Bagi Akil, kegiatan di Muhammadiyah bukanlah hal baru bagi dirinya. Dia sudah aktif di Ormas ini, sejak SMA. Dia mulai mengenal organisasi dan besar di Muhammadiyah. Loyalitasnya terhadap Muhammadiyah juga sudah terbukti.
Pengacara yang Peduli pada Sesama
AKIL KULIAH di Universitas Panca Bhakti (UPB), jurusan hukum. Dia masuk UPB pada tahun 1980. Sewaktu kuliah di UPB, Akil tinggal di asrama pelajar dan mahasiswa Kapuas Hulu. Untuk memenuhi kebutuhan sehari-hari, dia menjadi loper dan penjual koran. Dia kerja bareng dengan Uri Rahman.
Sekarang ini, Rahman bekerja di Dinas Tenaga Kerja kantor Pemda, Palangkaraya. Mereka punya banyak pelanggan. Pagi sekali, mereka keliling Kota Pontianak dengan sepeda, mulai dari Jeruju, Jalan A Yani hingga Sungai Raya.
Semasa kuliah, Akil aktif di kegiatan mahasiswa. Dia ikut karate, kelompok studi, dan Resimen Mahasiswa. Dalam kejuaraan karate di Untan, Akil dapat medali perak. Di Menwa, Akil pernah menjabat sebagai Komandan Batalyon (Danyon) Menwa di UPB.

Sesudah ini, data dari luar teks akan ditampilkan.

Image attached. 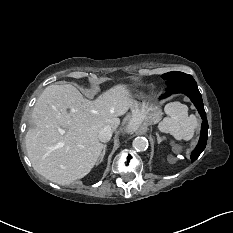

Sikap tegas Akil mendapat tempat di Menwa, juga kegiatan lain. “Setiap ada kegiatan mahasiswa di UPB, Akil selalu menjadi seksi keamanan. Dia punya sifat kepemimpinan di tingkatan kawannya,” kata Buyung Djumaan Rivai, mantan rektor UPB.
Setiap tahun ajaran bagi, Akil menjadi panitia Ospek, Orientasi Studi dan Pengenalan Kampus. Dengan ospek, mahasiswa baru diberi bekal dan pengetahuan tentang dunia kampus. Ospek berlangsung dua minggu. Namun, Ospek juga jadi ajang mencari pasangan. Yang cantik bakal jadi rebutan.
“Kalau sudah ada Menwa, sudahlah. Tidak ada senyum untuk hari ini. Senyum adalah kegagalan,” kata Ramli Ramlan. Ramlan satu angkatan dengan Akil di UPB. Semua mencari perhatian. Mereka memasang pin, wing, dan berbagai atribut penghargaan di baju seragam. Tapi, kalau Akil datang, semua pada minggir.
“Dia itu raje dari rajenye di kampus,” kata Ramli.
“Biar kita tampil bagaimana, begitu Akil datang dan bicara, akhirnya yunior tidak percaya dengan yang lain. Diplomasinya hebat. Pendekatan secara pribadi bagus,” kata Tugimin.
Di akhir acara Ospek, ada pemilihan panitia. Ada panitia tercantik, terganteng dan terkutuk. Akil pernah terpilih sebagai panitia terganteng dan terbaik.
“Dia termasuk idola mahasiswi dulunya,” kata Ustin Rosma.